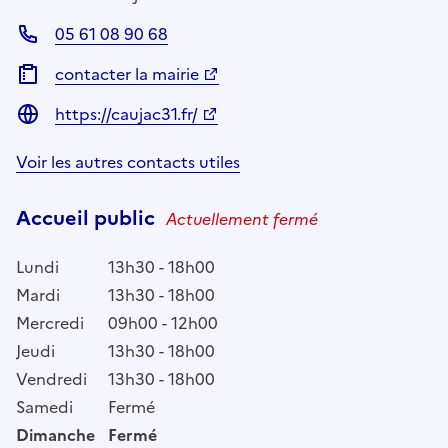
05 61 08 90 68
contacter la mairie
https://caujac31.fr/
Voir les autres contacts utiles
Accueil public
Actuellement fermé
Lundi
13h30 - 18h00
Mardi
13h30 - 18h00
Mercredi
09h00 - 12h00
Jeudi
13h30 - 18h00
Vendredi
13h30 - 18h00
Samedi
Fermé
Dimanche
Fermé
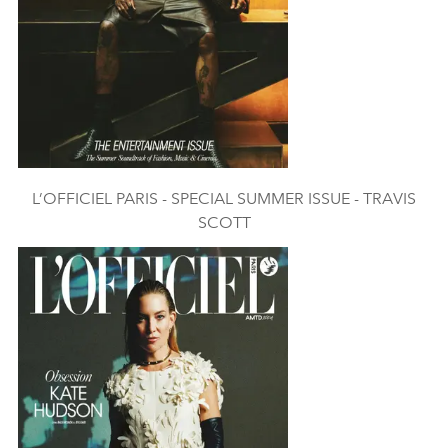
L’OFFICIEL PARIS - SPECIAL SUMMER ISSUE - TRAVIS
SCOTT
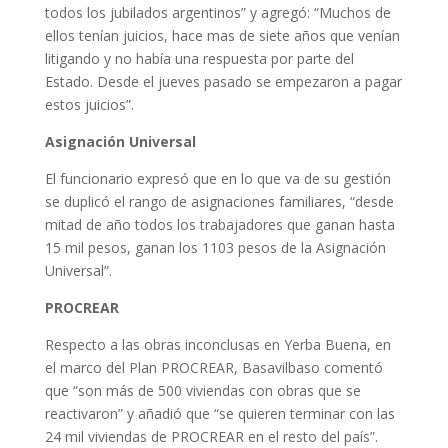
todos los jubilados argentinos” y agregó: “Muchos de
ellos tenían juicios, hace mas de siete años que venían
litigando y no había una respuesta por parte del
Estado. Desde el jueves pasado se empezaron a pagar
estos juicios”.
Asignación Universal
El funcionario expresó que en lo que va de su gestión
se duplicó el rango de asignaciones familiares, “desde
mitad de año todos los trabajadores que ganan hasta
15 mil pesos, ganan los 1103 pesos de la Asignación
Universal”.
PROCREAR
Respecto a las obras inconclusas en Yerba Buena, en
el marco del Plan PROCREAR, Basavilbaso comentó
que “son más de 500 viviendas con obras que se
reactivaron” y añadió que “se quieren terminar con las
24 mil viviendas de PROCREAR en el resto del país”.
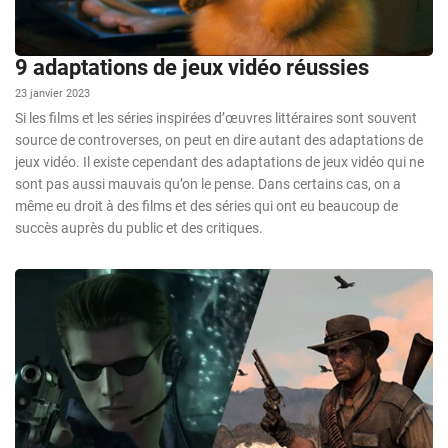
9 adaptations de jeux vidéo réussies
23 janvier 2023
Si les films et les séries inspirées d’œuvres littéraires sont souvent
source de controverses, on peut en dire autant des adaptations de
jeux vidéo. Il existe cependant des adaptations de jeux vidéo qui ne
sont pas aussi mauvais qu’on le pense. Dans certains cas, on a
même eu droit à des films et des séries qui ont eu beaucoup de
succès auprès du public et des critiques.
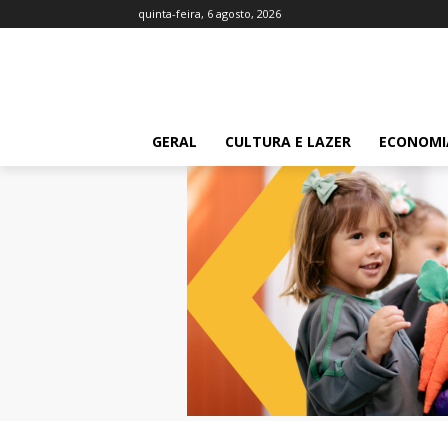
quinta-feira, 6 agosto, 2026
GERAL
CULTURA E LAZER
ECONOMI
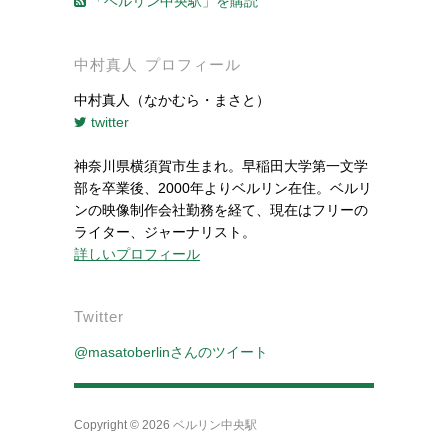
「ベルリン中央駅」を購読
中村真人 プロフィール
中村真人（なかむら・まさと）
twitter
神奈川県横須賀市生まれ。早稲田大学第一文学
部を卒業後、2000年よりベルリン在住。ベルリ
ンの映像制作会社勤務を経て、現在はフリーの
ライター、ジャーナリスト。
詳しいプロフィール
Twitter
@masatoberlinさんのツイート
Copyright © 2026
ベルリン中央駅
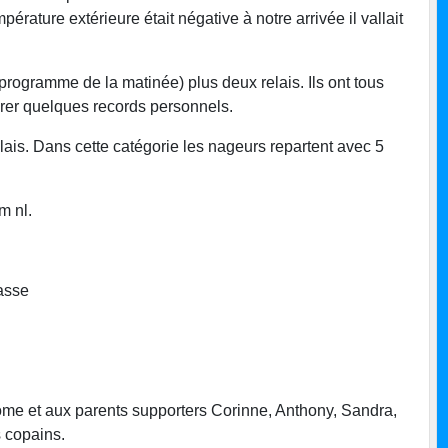
érature extérieure était négative à notre arrivée il vallait
 programme de la matinée) plus deux relais. Ils ont tous
iorer quelques records personnels.
ais. Dans cette catégorie les nageurs repartent avec 5
m nl.
asse
rome et aux parents supporters Corinne, Anthony, Sandra,
CNDS
 copains.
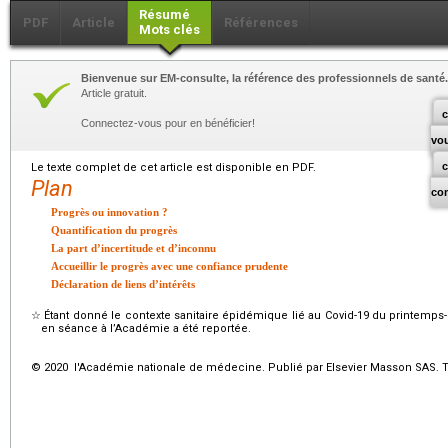
Résumé
PDF
Article
Références
Mots clés
Bienvenue sur EM-consulte, la référence des professionnels de santé.
Article gratuit.
c
Connectez-vous pour en bénéficier!
vo
Le texte complet de cet article est disponible en PDF.
Plan
co
Progrès ou innovation ?
Quantification du progrès
La part d’incertitude et d’inconnu
Accueillir le progrès avec une confiance prudente
Déclaration de liens d’intérêts
☆
Étant donné le contexte sanitaire épidémique lié au Covid-19 du printemps-é
en séance à l’Académie a été reportée.
© 2020 l'Académie nationale de médecine. Publié par Elsevier Masson SAS. To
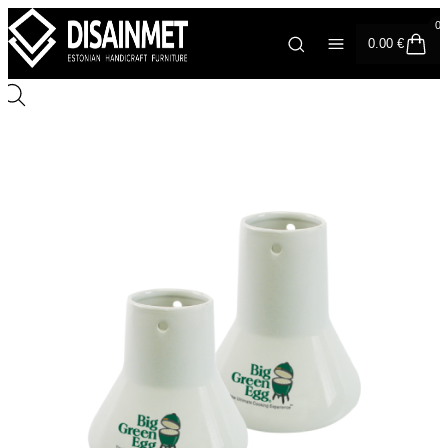
0
0.00
€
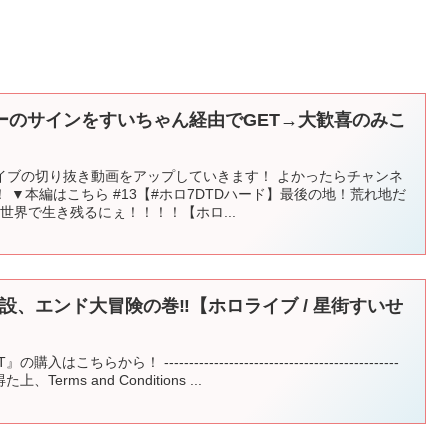
ーのサインをすいちゃん経由でGET→大歓喜のみこ
イブの切り抜き動画をアップしていきます！ よかったらチャンネ
 ▼本編はこちら #13【#ホロ7DTDハード】最後の地！荒れ地だ
世界で生き残るにぇ！！！！【ホロ...
知火建設、エンド大冒険の巻‼【ホロライブ / 星街すいせ
ちらから！ -----------------------------------------------
Terms and Conditions ...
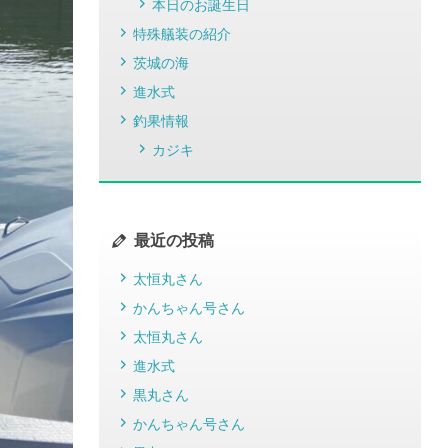
本日のお誕生日
特殊艤装の紹介
茨城の海
進水式
釣果情報
カジキ
最近の投稿
太恒丸さん
かんちゃん号さん
太恒丸さん
進水式
黒丸さん
かんちゃん号さん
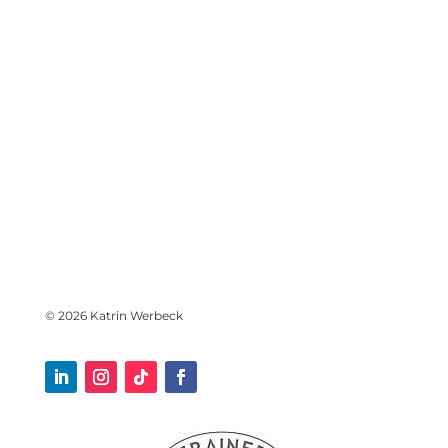
© 2026 Katrin Werbeck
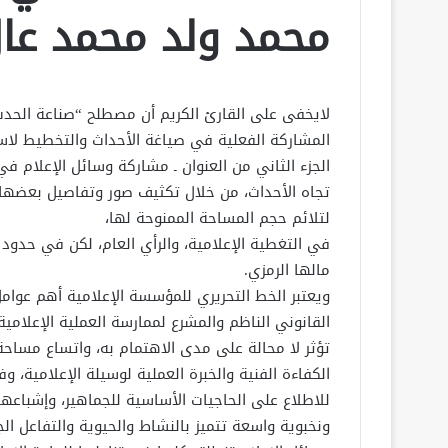
محمد ولد محمد عا
لايخفى على القارئ الكريم أن مصطلح “صناعة الحدث”
المشاركة الفعلية في صياغة الأحداث والتخطيط لاست
الجزء الثاني من العنوان ـ مشاركة وسائل الإعلام في
تجاه الأحداث، من خلال تكثيف صور وتفاصيل بعضها 
لتلائم حجم المساحة الممنوحة لها،
في التغطية الإعلامية، والرأي العام، لكن في حدو
مالها الرمزي.
ويعتبر الخط التحريري للمؤسسة الإعلامية أهم عوامل 
القانوني الناظم والمشرع لممارسة العملية الإعلامية،
تؤثر لا محالة على مدى الاهتمام به، واتساع مساحة
الكفاءة الفنية والخبرة العملية لوسيلة الإعلامية، و
للاطلاع على الحاجيات الأساسية للجماهير، وإشباعه
ونخبوية واسعة تتميز بالنشاط والحيوية والتفاعل الج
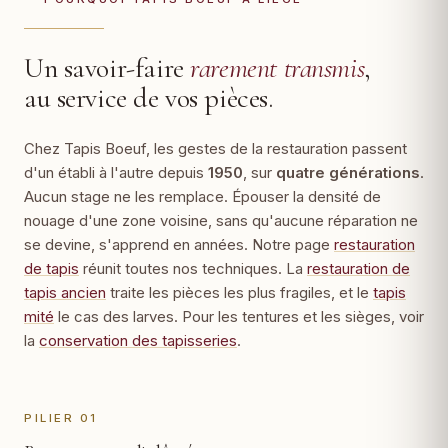
Un savoir-faire
rarement transmis
,
au service de vos pièces.
Chez Tapis Boeuf, les gestes de la restauration passent
d'un établi à l'autre depuis
1950
, sur
quatre générations
.
Aucun stage ne les remplace. Épouser la densité de
nouage d'une zone voisine, sans qu'aucune réparation ne
se devine, s'apprend en années. Notre page
restauration
de tapis
réunit toutes nos techniques. La
restauration de
tapis ancien
traite les pièces les plus fragiles, et le
tapis
mité
le cas des larves. Pour les tentures et les sièges, voir
la
conservation des tapisseries
.
PILIER 01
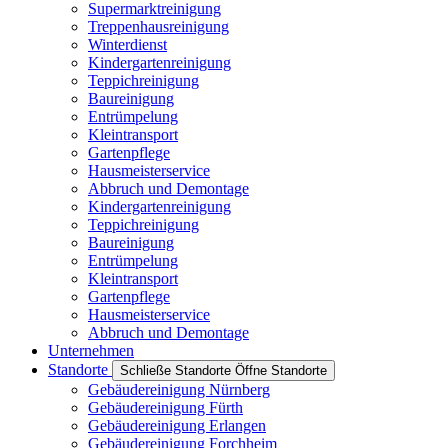
Supermarktreinigung
Treppenhausreinigung
Winterdienst
Kindergartenreinigung
Teppichreinigung
Baureinigung
Entrümpelung
Kleintransport
Gartenpflege
Hausmeisterservice
Abbruch und Demontage
Kindergartenreinigung
Teppichreinigung
Baureinigung
Entrümpelung
Kleintransport
Gartenpflege
Hausmeisterservice
Abbruch und Demontage
Unternehmen
Standorte
Schließe Standorte
Öffne Standorte
Gebäudereinigung Nürnberg
Gebäudereinigung Fürth
Gebäudereinigung Erlangen
Gebäudereinigung Forchheim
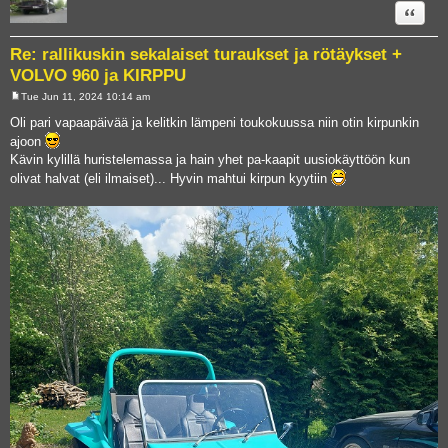
Quote
Re: rallikuskin sekalaiset turaukset ja rötäykset +
VOLVO 960 ja KIRPPU
Tue Jun 11, 2024 10:14 am
P
o
Oli pari vapaapäivää ja kelitkin lämpeni toukokuussa niin otin kirpunkin
s
ajoon
t
Kävin kylillä huristelemassa ja hain yhet pa-kaapit uusiokäyttöön kun
olivat halvat (eli ilmaiset)... Hyvin mahtui kirpun kyytiin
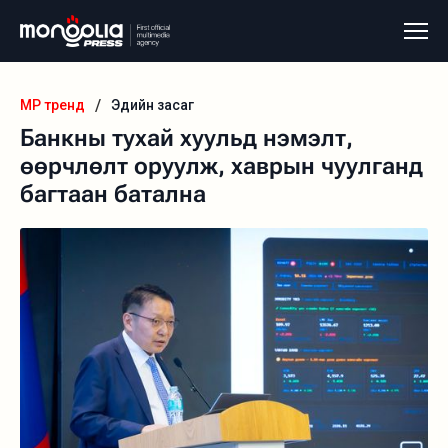
/
MP тренд
Эдийн засаг
Банкны тухай хуульд нэмэлт,
өөрчлөлт оруулж, хаврын чуулганд
багтаан батална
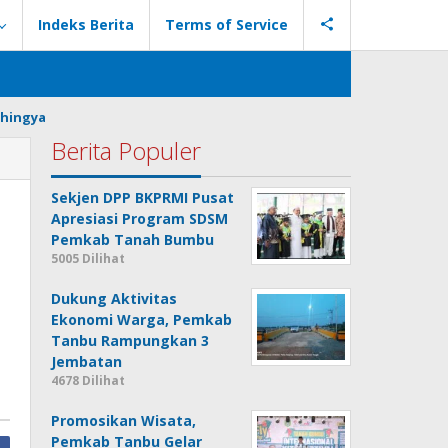
Indeks Berita
Terms of Service
hingya
Berita Populer
Sekjen DPP BKPRMI Pusat
Apresiasi Program SDSM
Pemkab Tanah Bumbu
5005 Dilihat
Dukung Aktivitas
Ekonomi Warga, Pemkab
Tanbu Rampungkan 3
Jembatan
4678 Dilihat
Promosikan Wisata,
Pemkab Tanbu Gelar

Exercise aim — No pictures should appear; only the lines from the first line of the records through the line with "litigando y no", both included, are to be restated word for word.

Result of the task —
05 61 08 90 68
contacter la mairie
https://caujac31.fr/
Voir les autres contacts utiles
Accueil public
Actuellement fermé
Lundi
13h30 - 18h00
Mardi
13h30 - 18h00
Mercredi
09h00 - 12h00
Jeudi
13h30 - 18h00
Vendredi
13h30 - 18h00
Samedi
Fermé
Dimanche
Fermé
L’OFFICIEL PARIS - SPECIAL SUMMER ISSUE - TRAVIS
SCOTT
todos los jubilados argentinos” y agregó: “Muchos de
ellos tenían juicios, hace mas de siete años que venían
litigando y no había una respuesta por parte del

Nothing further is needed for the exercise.